Work task =
Only an exact copy of the entries, stripped of pictures, will serve as the answer.

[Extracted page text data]
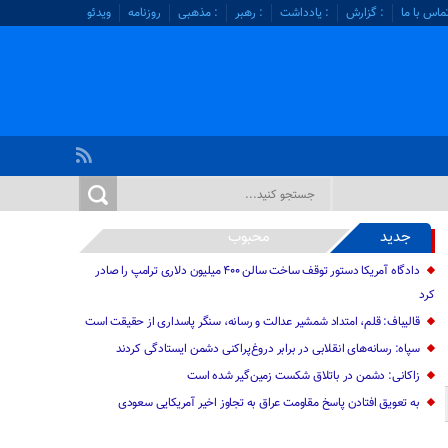
ماس با ما
: گزارش
: یادداشت
: رهبر
: مذهبی
روزنامه
ویدئو
جدید
محبوب
دادگاه آمریکا دستور توقف ساخت سالن ۴۰۰ میلیون دلاری ترامپ را صادر
کرد
قالیباف: قلم، امتداد شمشیر عدالت و رسانه، سنگر پاسداری از حقیقت است
سپاه: رسانه‌های انقلابی در برابر دروغ‌پراکنی دشمن ایستادگی کردند
زاکانی: دشمن در باتلاق شکست زمین‌گیر شده است
به تعویق افتادن پاسخ مقاومت عراق به تجاوز اخیر آمریکایی سعودی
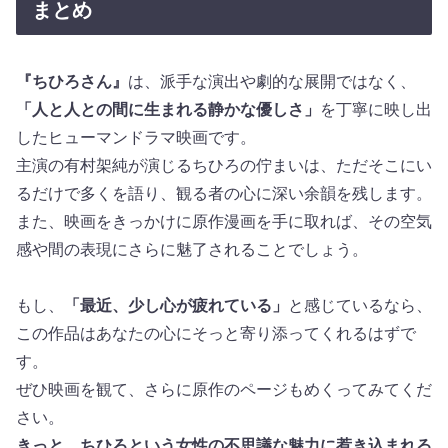
まとめ
『ちひろさん』
は、派手な演出や劇的な展開ではなく、
「人と人との間に生まれる静かな優しさ」
を丁寧に映し出
したヒューマンドラマ映画です。
主演の有村架純が演じるちひろの佇まいは、ただそこにい
るだけで多くを語り、観る者の心に深い余韻を残します。
また、映画をきっかけに原作漫画を手に取れば、その空気
感や間の表現にさらに魅了されることでしょう。
もし、
「最近、少し心が疲れている」
と感じているなら、
この作品はあなたの心にそっと寄り添ってくれるはずで
す。
ぜひ映画を観て、さらに原作のページもめくってみてくだ
さい。
きっと、ちひろという女性の不思議な魅力に惹き込まれる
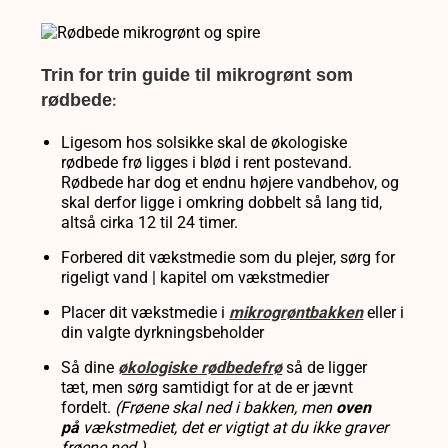
Trin for trin guide til mikrogrønt som
rødbede
:
Ligesom hos solsikke skal
de økologiske
rødbede frø ligges
i blød i rent postevand.
Rødbede har dog et endnu højere vandbehov, og
skal derfor ligge i omkring dobbelt så lang tid,
altså cirka 12 til 24 timer
.
Forbered dit vækstmedie som du plejer, sørg for
rigeligt vand | kapitel om vækstmedier
Placer dit vækstmedie i
mikrogrøntbakken
eller i
din valgte dyrkningsbeholder
Så dine
økologiske rødbedefrø
så de
ligger
tæt,
men sørg samtidigt for at de er
jævnt
fordelt.
(Frøene
skal ned i bakken, men
oven
på
vækstmediet, det er vigtigt at du ikke graver
frøene ned.)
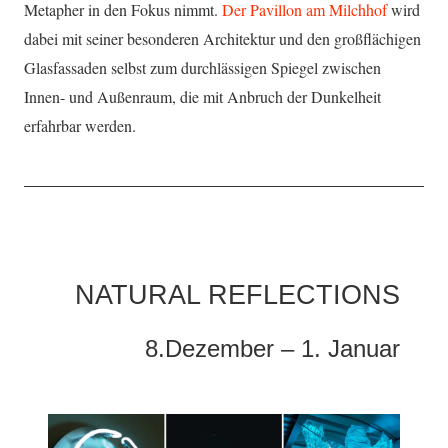
Metapher in den Fokus nimmt.
Der Pavillon am Milchhof
wird
dabei mit seiner besonderen Architektur und den großflächigen
Glasfassaden selbst zum durchlässigen Spiegel zwischen
Innen- und Außenraum, die mit Anbruch der Dunkelheit
erfahrbar werden.
NATURAL REFLECTIONS
8.Dezember – 1. Januar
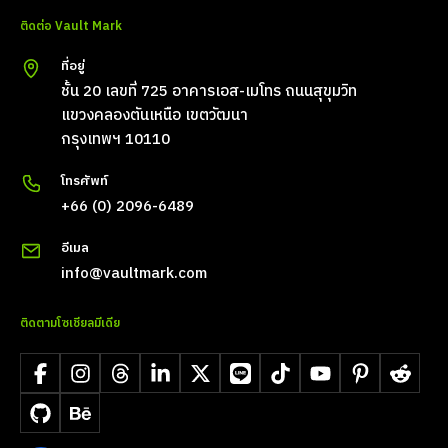
ติดต่อ Vault Mark
ที่อยู่
ชั้น 20 เลขที่ 725 อาคารเอส-เมโทร ถนนสุขุมวิท
แขวงคลองตันเหนือ เขตวัฒนา
กรุงเทพฯ 10110
โทรศัพท์
+66 (0) 2096-6489
อีเมล
info@vaultmark.com
ติดตามโซเชียลมีเดีย
Facebook
Instagram
Threads
LinkedIn
X
LINE
TikTok
YouTube
Pinterest
Reddit
GitHub
Behance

Reply to the exercise =
ماس با ما
: گزارش
: یادداشت
: رهبر
: مذهبی
روزنامه
ویدئو
جدید
محبوب
دادگاه آمریکا دستور توقف ساخت سالن ۴۰۰ میلیون دلاری ترامپ را صادر
کرد
قالیباف: قلم، امتداد شمشیر عدالت و رسانه، سنگر پاسداری از حقیقت است
سپاه: رسانه‌های انقلابی در برابر دروغ‌پراکنی دشمن ایستادگی کردند
زاکانی: دشمن در باتلاق شکست زمین‌گیر شده است
به تعویق افتادن پاسخ مقاومت عراق به تجاوز اخیر آمریکایی سعودی
まとめ
『ちひろさん』
は、派手な演出や劇的な展開ではなく、
「人と人との間に生まれる静かな優しさ」
を丁寧に映し出
したヒューマンドラマ映画です。
主演の有村架純が演じるちひろの佇まいは、ただそこにい
るだけで多くを語り、観る者の心に深い余韻を残します。
また、映画をきっかけに原作漫画を手に取れば、その空気
感や間の表現にさらに魅了されることでしょう。
もし、
「最近、少し心が疲れている」
と感じているなら、
この作品はあなたの心にそっと寄り添ってくれるはずで
す。
ぜひ映画を観て、さらに原作のページもめくってみてくだ
さい。
きっと、ちひろという女性の不思議な魅力に惹き込まれる
Trin for trin guide til mikrogrønt som
rødbede
:
Ligesom hos solsikke skal
de økologiske
rødbede frø ligges
i blød i rent postevand.
Rødbede har dog et endnu højere vandbehov, og
skal derfor ligge i omkring dobbelt så lang tid,
altså cirka 12 til 24 timer
.
Forbered dit vækstmedie som du plejer, sørg for
rigeligt vand | kapitel om vækstmedier
Placer dit vækstmedie i
mikrogrøntbakken
eller i
din valgte dyrkningsbeholder
Så dine
økologiske rødbedefrø
så de
ligger
tæt,
men sørg samtidigt for at de er
jævnt
fordelt.
(Frøene
skal ned i bakken, men
oven
på
vækstmediet, det er vigtigt at du ikke graver
frøene ned.)
Metapher in den Fokus nimmt.
Der Pavillon am Milchhof
wird
dabei mit seiner besonderen Architektur und den großflächigen
Glasfassaden selbst zum durchlässigen Spiegel zwischen
Innen- und Außenraum, die mit Anbruch der Dunkelheit
erfahrbar werden.
NATURAL REFLECTIONS
8.Dezember – 1. Januar
ติดต่อ Vault Mark
ที่อยู่
ชั้น 20 เลขที่ 725 อาคารเอส-เมโทร ถนนสุขุมวิท
แขวงคลองตันเหนือ เขตวัฒนา
กรุงเทพฯ 10110
โทรศัพท์
+66 (0) 2096-6489
อีเมล
info@vaultmark.com
ติดตามโซเชียลมีเดีย
Facebook
Instagram
Threads
LinkedIn
X
LINE
TikTok
YouTube
Pinterest
Reddit
GitHub
Behance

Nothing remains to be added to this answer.